> [Directions] Each line below needs to be restated word for word.
---------- Data for processing
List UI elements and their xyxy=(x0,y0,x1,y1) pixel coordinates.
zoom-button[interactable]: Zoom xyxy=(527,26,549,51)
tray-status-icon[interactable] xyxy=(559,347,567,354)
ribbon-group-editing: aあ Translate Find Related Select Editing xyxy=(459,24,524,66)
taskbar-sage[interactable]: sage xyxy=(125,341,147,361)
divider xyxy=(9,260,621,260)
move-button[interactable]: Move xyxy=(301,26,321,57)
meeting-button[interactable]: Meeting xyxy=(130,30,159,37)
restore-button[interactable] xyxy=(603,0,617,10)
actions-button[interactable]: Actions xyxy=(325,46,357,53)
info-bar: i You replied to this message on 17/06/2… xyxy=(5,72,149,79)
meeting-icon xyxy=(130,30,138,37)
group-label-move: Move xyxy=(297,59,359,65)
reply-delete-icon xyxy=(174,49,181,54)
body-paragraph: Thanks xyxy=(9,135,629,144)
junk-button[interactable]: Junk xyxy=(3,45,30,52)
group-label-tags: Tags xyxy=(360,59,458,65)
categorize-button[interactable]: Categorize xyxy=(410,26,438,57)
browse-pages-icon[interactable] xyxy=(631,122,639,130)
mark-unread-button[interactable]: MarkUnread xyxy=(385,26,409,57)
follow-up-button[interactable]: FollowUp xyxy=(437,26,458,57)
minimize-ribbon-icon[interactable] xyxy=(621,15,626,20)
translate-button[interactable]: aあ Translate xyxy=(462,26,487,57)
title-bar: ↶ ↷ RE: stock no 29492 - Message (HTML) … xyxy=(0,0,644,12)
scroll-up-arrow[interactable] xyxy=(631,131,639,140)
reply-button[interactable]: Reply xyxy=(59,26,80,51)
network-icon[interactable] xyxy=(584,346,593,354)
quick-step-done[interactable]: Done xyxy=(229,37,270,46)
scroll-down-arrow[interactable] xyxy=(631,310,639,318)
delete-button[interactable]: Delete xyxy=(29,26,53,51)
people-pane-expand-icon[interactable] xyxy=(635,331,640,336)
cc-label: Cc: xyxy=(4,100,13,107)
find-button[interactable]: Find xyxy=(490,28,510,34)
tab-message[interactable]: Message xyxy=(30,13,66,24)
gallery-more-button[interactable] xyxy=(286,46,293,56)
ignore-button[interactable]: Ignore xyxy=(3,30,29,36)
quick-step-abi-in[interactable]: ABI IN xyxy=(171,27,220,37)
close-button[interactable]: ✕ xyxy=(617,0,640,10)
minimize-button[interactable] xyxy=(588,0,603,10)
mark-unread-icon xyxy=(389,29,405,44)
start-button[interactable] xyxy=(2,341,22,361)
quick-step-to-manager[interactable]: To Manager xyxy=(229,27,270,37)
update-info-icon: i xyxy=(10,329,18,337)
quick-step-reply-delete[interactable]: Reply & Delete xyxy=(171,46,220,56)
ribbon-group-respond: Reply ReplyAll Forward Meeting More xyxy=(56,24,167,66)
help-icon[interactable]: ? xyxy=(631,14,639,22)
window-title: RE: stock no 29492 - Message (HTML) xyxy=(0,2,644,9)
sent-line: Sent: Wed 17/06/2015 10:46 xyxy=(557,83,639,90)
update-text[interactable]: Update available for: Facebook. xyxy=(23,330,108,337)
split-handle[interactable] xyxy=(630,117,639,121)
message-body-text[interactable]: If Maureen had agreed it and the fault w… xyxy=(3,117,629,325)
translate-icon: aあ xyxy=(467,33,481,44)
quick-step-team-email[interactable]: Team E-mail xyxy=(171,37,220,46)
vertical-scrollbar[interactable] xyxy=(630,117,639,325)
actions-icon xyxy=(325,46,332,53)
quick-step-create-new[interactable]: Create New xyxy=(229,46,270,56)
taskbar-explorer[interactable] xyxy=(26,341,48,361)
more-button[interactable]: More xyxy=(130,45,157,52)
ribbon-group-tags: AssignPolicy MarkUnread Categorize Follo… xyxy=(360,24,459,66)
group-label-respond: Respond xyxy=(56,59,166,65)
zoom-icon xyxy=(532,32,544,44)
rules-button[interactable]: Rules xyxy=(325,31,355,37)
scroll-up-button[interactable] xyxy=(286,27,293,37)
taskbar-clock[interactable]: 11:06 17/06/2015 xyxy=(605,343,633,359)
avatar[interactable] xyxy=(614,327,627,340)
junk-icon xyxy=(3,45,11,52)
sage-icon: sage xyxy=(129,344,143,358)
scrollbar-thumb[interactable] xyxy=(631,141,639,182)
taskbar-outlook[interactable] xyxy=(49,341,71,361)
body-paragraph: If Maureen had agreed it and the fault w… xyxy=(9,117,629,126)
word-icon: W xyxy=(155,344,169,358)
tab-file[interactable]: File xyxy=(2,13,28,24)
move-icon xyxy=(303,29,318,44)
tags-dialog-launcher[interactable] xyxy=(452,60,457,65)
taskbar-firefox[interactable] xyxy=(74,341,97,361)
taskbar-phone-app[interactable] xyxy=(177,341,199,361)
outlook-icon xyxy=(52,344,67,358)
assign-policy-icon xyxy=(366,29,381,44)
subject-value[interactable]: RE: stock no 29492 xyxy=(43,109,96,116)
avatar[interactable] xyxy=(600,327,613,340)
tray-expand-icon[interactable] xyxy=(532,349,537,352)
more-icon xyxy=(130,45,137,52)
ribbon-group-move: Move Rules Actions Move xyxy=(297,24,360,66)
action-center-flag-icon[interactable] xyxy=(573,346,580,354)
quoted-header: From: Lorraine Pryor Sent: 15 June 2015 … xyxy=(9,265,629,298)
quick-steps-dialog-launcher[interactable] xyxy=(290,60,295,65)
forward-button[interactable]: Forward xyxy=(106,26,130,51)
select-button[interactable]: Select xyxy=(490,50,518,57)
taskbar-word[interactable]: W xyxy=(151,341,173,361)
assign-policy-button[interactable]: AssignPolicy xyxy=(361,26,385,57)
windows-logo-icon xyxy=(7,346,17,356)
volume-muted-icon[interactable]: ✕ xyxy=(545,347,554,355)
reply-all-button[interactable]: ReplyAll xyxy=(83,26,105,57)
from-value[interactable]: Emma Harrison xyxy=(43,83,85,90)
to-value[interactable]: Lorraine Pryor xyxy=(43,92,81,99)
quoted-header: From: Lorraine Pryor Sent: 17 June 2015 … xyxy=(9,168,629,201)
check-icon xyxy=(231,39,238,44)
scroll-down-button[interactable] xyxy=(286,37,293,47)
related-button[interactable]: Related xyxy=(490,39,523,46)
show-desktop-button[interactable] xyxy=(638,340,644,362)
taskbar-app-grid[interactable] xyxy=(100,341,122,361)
--------------------
> [Response to the exercise]
List UI elements and their xyxy=(x0,y0,x1,y1) pixel coordinates.
zoom-button[interactable]: Zoom xyxy=(527,26,549,51)
tray-status-icon[interactable] xyxy=(559,347,567,354)
ribbon-group-editing: aあ Translate Find Related Select Editing xyxy=(459,24,524,66)
taskbar-sage[interactable]: sage xyxy=(125,341,147,361)
divider xyxy=(9,260,621,260)
move-button[interactable]: Move xyxy=(301,26,321,57)
meeting-button[interactable]: Meeting xyxy=(130,30,159,37)
restore-button[interactable] xyxy=(603,0,617,10)
actions-button[interactable]: Actions xyxy=(325,46,357,53)
info-bar: i You replied to this message on 17/06/2… xyxy=(5,72,149,79)
meeting-icon xyxy=(130,30,138,37)
group-label-move: Move xyxy=(297,59,359,65)
reply-delete-icon xyxy=(174,49,181,54)
body-paragraph: Thanks xyxy=(9,135,629,144)
junk-button[interactable]: Junk xyxy=(3,45,30,52)
group-label-tags: Tags xyxy=(360,59,458,65)
categorize-button[interactable]: Categorize xyxy=(410,26,438,57)
browse-pages-icon[interactable] xyxy=(631,122,639,130)
mark-unread-button[interactable]: MarkUnread xyxy=(385,26,409,57)
follow-up-button[interactable]: FollowUp xyxy=(437,26,458,57)
minimize-ribbon-icon[interactable] xyxy=(621,15,626,20)
translate-button[interactable]: aあ Translate xyxy=(462,26,487,57)
title-bar: ↶ ↷ RE: stock no 29492 - Message (HTML) … xyxy=(0,0,644,12)
scroll-up-arrow[interactable] xyxy=(631,131,639,140)
reply-button[interactable]: Reply xyxy=(59,26,80,51)
network-icon[interactable] xyxy=(584,346,593,354)
quick-step-done[interactable]: Done xyxy=(229,37,270,46)
scroll-down-arrow[interactable] xyxy=(631,310,639,318)
delete-button[interactable]: Delete xyxy=(29,26,53,51)
people-pane-expand-icon[interactable] xyxy=(635,331,640,336)
cc-label: Cc: xyxy=(4,100,13,107)
find-button[interactable]: Find xyxy=(490,28,510,34)
tab-message[interactable]: Message xyxy=(30,13,66,24)
gallery-more-button[interactable] xyxy=(286,46,293,56)
ignore-button[interactable]: Ignore xyxy=(3,30,29,36)
quick-step-abi-in[interactable]: ABI IN xyxy=(171,27,220,37)
close-button[interactable]: ✕ xyxy=(617,0,640,10)
minimize-button[interactable] xyxy=(588,0,603,10)
mark-unread-icon xyxy=(389,29,405,44)
start-button[interactable] xyxy=(2,341,22,361)
quick-step-to-manager[interactable]: To Manager xyxy=(229,27,270,37)
update-info-icon: i xyxy=(10,329,18,337)
quick-step-reply-delete[interactable]: Reply & Delete xyxy=(171,46,220,56)
ribbon-group-respond: Reply ReplyAll Forward Meeting More xyxy=(56,24,167,66)
help-icon[interactable]: ? xyxy=(631,14,639,22)
window-title: RE: stock no 29492 - Message (HTML) xyxy=(0,2,644,9)
sent-line: Sent: Wed 17/06/2015 10:46 xyxy=(557,83,639,90)
update-text[interactable]: Update available for: Facebook. xyxy=(23,330,108,337)
split-handle[interactable] xyxy=(630,117,639,121)
message-body-text[interactable]: If Maureen had agreed it and the fault w… xyxy=(3,117,629,325)
translate-icon: aあ xyxy=(467,33,481,44)
quick-step-team-email[interactable]: Team E-mail xyxy=(171,37,220,46)
vertical-scrollbar[interactable] xyxy=(630,117,639,325)
actions-icon xyxy=(325,46,332,53)
quick-step-create-new[interactable]: Create New xyxy=(229,46,270,56)
taskbar-explorer[interactable] xyxy=(26,341,48,361)
more-button[interactable]: More xyxy=(130,45,157,52)
ribbon-group-tags: AssignPolicy MarkUnread Categorize Follo… xyxy=(360,24,459,66)
group-label-respond: Respond xyxy=(56,59,166,65)
zoom-icon xyxy=(532,32,544,44)
rules-button[interactable]: Rules xyxy=(325,31,355,37)
scroll-up-button[interactable] xyxy=(286,27,293,37)
taskbar-clock[interactable]: 11:06 17/06/2015 xyxy=(605,343,633,359)
avatar[interactable] xyxy=(614,327,627,340)
junk-icon xyxy=(3,45,11,52)
sage-icon: sage xyxy=(129,344,143,358)
scrollbar-thumb[interactable] xyxy=(631,141,639,182)
taskbar-outlook[interactable] xyxy=(49,341,71,361)
body-paragraph: If Maureen had agreed it and the fault w… xyxy=(9,117,629,126)
word-icon: W xyxy=(155,344,169,358)
tab-file[interactable]: File xyxy=(2,13,28,24)
move-icon xyxy=(303,29,318,44)
tags-dialog-launcher[interactable] xyxy=(452,60,457,65)
taskbar-firefox[interactable] xyxy=(74,341,97,361)
taskbar-phone-app[interactable] xyxy=(177,341,199,361)
outlook-icon xyxy=(52,344,67,358)
assign-policy-icon xyxy=(366,29,381,44)
subject-value[interactable]: RE: stock no 29492 xyxy=(43,109,96,116)
avatar[interactable] xyxy=(600,327,613,340)
tray-expand-icon[interactable] xyxy=(532,349,537,352)
more-icon xyxy=(130,45,137,52)
ribbon-group-move: Move Rules Actions Move xyxy=(297,24,360,66)
action-center-flag-icon[interactable] xyxy=(573,346,580,354)
quoted-header: From: Lorraine Pryor Sent: 15 June 2015 … xyxy=(9,265,629,298)
quick-steps-dialog-launcher[interactable] xyxy=(290,60,295,65)
forward-button[interactable]: Forward xyxy=(106,26,130,51)
select-button[interactable]: Select xyxy=(490,50,518,57)
taskbar-word[interactable]: W xyxy=(151,341,173,361)
assign-policy-button[interactable]: AssignPolicy xyxy=(361,26,385,57)
windows-logo-icon xyxy=(7,346,17,356)
volume-muted-icon[interactable]: ✕ xyxy=(545,347,554,355)
reply-all-button[interactable]: ReplyAll xyxy=(83,26,105,57)
from-value[interactable]: Emma Harrison xyxy=(43,83,85,90)
to-value[interactable]: Lorraine Pryor xyxy=(43,92,81,99)
quoted-header: From: Lorraine Pryor Sent: 17 June 2015 … xyxy=(9,168,629,201)
check-icon xyxy=(231,39,238,44)
scroll-down-button[interactable] xyxy=(286,37,293,47)
related-button[interactable]: Related xyxy=(490,39,523,46)
show-desktop-button[interactable] xyxy=(638,340,644,362)
taskbar-app-grid[interactable] xyxy=(100,341,122,361)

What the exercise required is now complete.